02 · LAMBDA-BER Use Case

Ask your data:
your holdings, joined to the PDB

Once a lab's runs are catalogued (use case 01), the metadata becomes a database you can interrogate in plain language. The agent turns a question into SQL over your local tables, cross-references a PDB mirror, and answers in seconds — "which of my structures are already public, and which are still novel?" — without anyone writing a join by hand.

Store: local DuckDB / SQLite Reference: PDB mirror Interface: natural language → SQL Answers: gaps, cohorts, dedup

Why the PDB join matters here

Your data on one side, the world's on the other

A lab accumulates hundreds of samples and experiment runs. On its own that tells you what you measured. Joined against a mirror of the PDB, it tells you something far more useful: what's novel, what duplicates existing structures, where your resolution beats the published entry, and which results you've never deposited.

Unlike the integrative case (04), the PDB is load-bearing here. The whole point is the comparison: every local Sample / ExperimentRun is matched against published entries by sequence, ligand, or organism — turning a private catalog into a map of where your science sits relative to the field.

Ask in plain language

Three questions, three answers

The agent translates each question into SQL over the LAMBDA-BER tables (plus the PDB mirror), runs it locally, and reports. The generated SQL is shown so the scientist can audit and refine it — the natural language is a front-end, not a black box.

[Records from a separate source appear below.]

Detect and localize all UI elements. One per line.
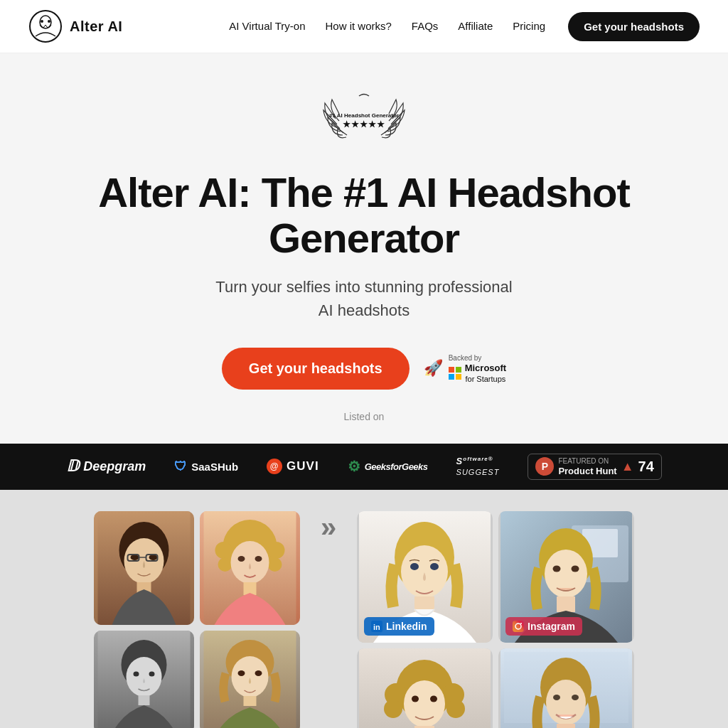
svg-point-25 [255, 556, 262, 562]
before-photo-3 [94, 631, 194, 728]
svg-point-19 [215, 542, 232, 559]
svg-point-52 [553, 565, 561, 572]
before-photo-2 [200, 511, 300, 625]
ph-arrow-icon: ▲ [621, 459, 634, 474]
microsoft-badge: 🚀 Backed by Microsoftfor Startups [424, 353, 507, 384]
svg-point-37 [255, 670, 262, 676]
svg-rect-4 [449, 367, 454, 373]
before-photo-4 [200, 631, 300, 728]
svg-point-24 [238, 556, 245, 562]
svg-point-62 [384, 700, 402, 718]
ms-rocket-icon: 🚀 [424, 359, 443, 378]
svg-rect-54 [557, 596, 575, 612]
linkedin-icon: in [371, 621, 382, 632]
svg-point-41 [401, 545, 448, 598]
nav-affiliate[interactable]: Affiliate [458, 20, 493, 32]
svg-point-22 [268, 557, 282, 572]
award-badge: #1 AI Headshot Generator ★★★★★ [14, 89, 714, 153]
svg-point-30 [134, 671, 139, 676]
svg-point-66 [430, 695, 437, 702]
svg-point-42 [410, 563, 419, 570]
after-photo-grid: in Linkedin [357, 511, 634, 728]
badge-text: #1 AI Headshot Generator ★★★★★ [329, 112, 399, 131]
svg-rect-55 [513, 621, 524, 632]
svg-point-73 [572, 695, 579, 700]
hero-section: #1 AI Headshot Generator ★★★★★ Alter AI:… [0, 53, 728, 444]
hero-cta-button[interactable]: Get your headshots [222, 348, 410, 390]
after-photo-instagram: Instagram [498, 511, 634, 643]
after-photo-linkedin: in Linkedin [357, 511, 493, 643]
ms-logo: Microsoftfor Startups [449, 363, 507, 384]
ph-featured-label: FEATURED ON [558, 457, 616, 466]
ph-icon: P [535, 457, 554, 476]
svg-point-57 [520, 623, 522, 624]
nav-pricing[interactable]: Pricing [513, 20, 545, 32]
svg-point-53 [572, 565, 579, 572]
logo-text: Alter AI [70, 18, 122, 35]
svg-rect-74 [557, 724, 575, 728]
ms-backed-label: Backed by [449, 353, 507, 363]
svg-rect-67 [414, 726, 434, 728]
nav-how-it-works[interactable]: How it works? [325, 20, 391, 32]
ph-count: 74 [638, 459, 654, 475]
deepgram-logo: 𝔻 Deepgram [66, 457, 146, 476]
svg-point-72 [553, 695, 560, 700]
after-photo-4 [498, 648, 634, 728]
svg-point-31 [149, 671, 155, 676]
svg-rect-38 [244, 696, 257, 706]
svg-point-64 [404, 680, 445, 727]
svg-point-2 [41, 20, 43, 23]
nav-ai-virtual-try-on[interactable]: AI Virtual Try-on [229, 20, 305, 32]
svg-point-21 [218, 557, 232, 572]
nav-links: AI Virtual Try-on How it works? FAQs Aff… [229, 20, 545, 33]
navbar: Alter AI AI Virtual Try-on How it works?… [0, 0, 728, 53]
svg-text:in: in [373, 623, 380, 631]
nav-faqs[interactable]: FAQs [412, 20, 439, 32]
product-hunt-badge: P FEATURED ON Product Hunt ▲ 74 [528, 454, 661, 480]
logo-link[interactable]: Alter AI [28, 9, 122, 43]
before-photo-1 [94, 511, 194, 625]
svg-point-63 [446, 700, 465, 718]
svg-point-36 [238, 670, 245, 676]
logo-icon [28, 9, 63, 43]
before-photo-grid [94, 511, 300, 728]
linkedin-badge: in Linkedin [364, 617, 434, 636]
instagram-icon [513, 621, 524, 632]
guvi-logo: @ GUVI [267, 459, 319, 474]
svg-rect-7 [456, 374, 461, 380]
softwaresuggest-logo: Software®SUGGEST [456, 456, 500, 477]
after-photo-3 [357, 648, 493, 728]
nav-cta-button[interactable]: Get your headshots [568, 12, 700, 41]
listed-bar: 𝔻 Deepgram 🛡 SaaSHub @ GUVI ⚙ GeeksforGe… [0, 444, 728, 490]
ph-label: Product Hunt [558, 466, 616, 476]
hero-headline: Alter AI: The #1 AI Headshot Generator [58, 170, 670, 261]
ms-squares-icon [449, 367, 461, 380]
cta-row: Get your headshots 🚀 Backed by Microsoft… [14, 348, 714, 390]
svg-point-65 [412, 695, 419, 702]
instagram-badge: Instagram [505, 617, 582, 636]
listed-on-label: Listed on [14, 411, 714, 422]
geeksforgeeks-logo: ⚙ GeeksforGeeks [348, 458, 428, 475]
svg-point-35 [232, 656, 269, 697]
comparison-arrow: » [300, 511, 357, 543]
photo-comparison-section: » [0, 490, 728, 728]
svg-point-43 [430, 563, 439, 570]
svg-rect-6 [449, 374, 454, 380]
svg-rect-32 [139, 695, 150, 705]
svg-point-20 [268, 542, 285, 559]
svg-rect-5 [456, 367, 461, 373]
saashub-logo: 🛡 SaaSHub [174, 459, 238, 474]
svg-point-3 [48, 20, 50, 23]
hero-subheadline: Turn your selfies into stunning professi… [14, 275, 714, 322]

Q1 "Which of my purified samples diffracted better than 2.5 Å but were never deposited?"
SELECT s.sample_code, e.experiment_code, e.resolution_ang FROM sample s JOIN experiment_sample_assoc a USING (sample_id) JOIN experiment_run e ON e.id = a.experiment_id LEFT JOIN pdb.entry p ON p.sequence_md5 = s.sequence_md5 -- PDB mirror WHERE e.technique = 'xray_crystallography' AND e.resolution_ang < 2.5 AND p.pdb_id IS NULL; -- no public match = undeposited
4 samples. Three are genuinely novel; one matches a deposited construct by sequence but at worse resolution than yours — a candidate to supersede.
Q2 "Have we ever collected SAXS on anything homologous to this kinase?"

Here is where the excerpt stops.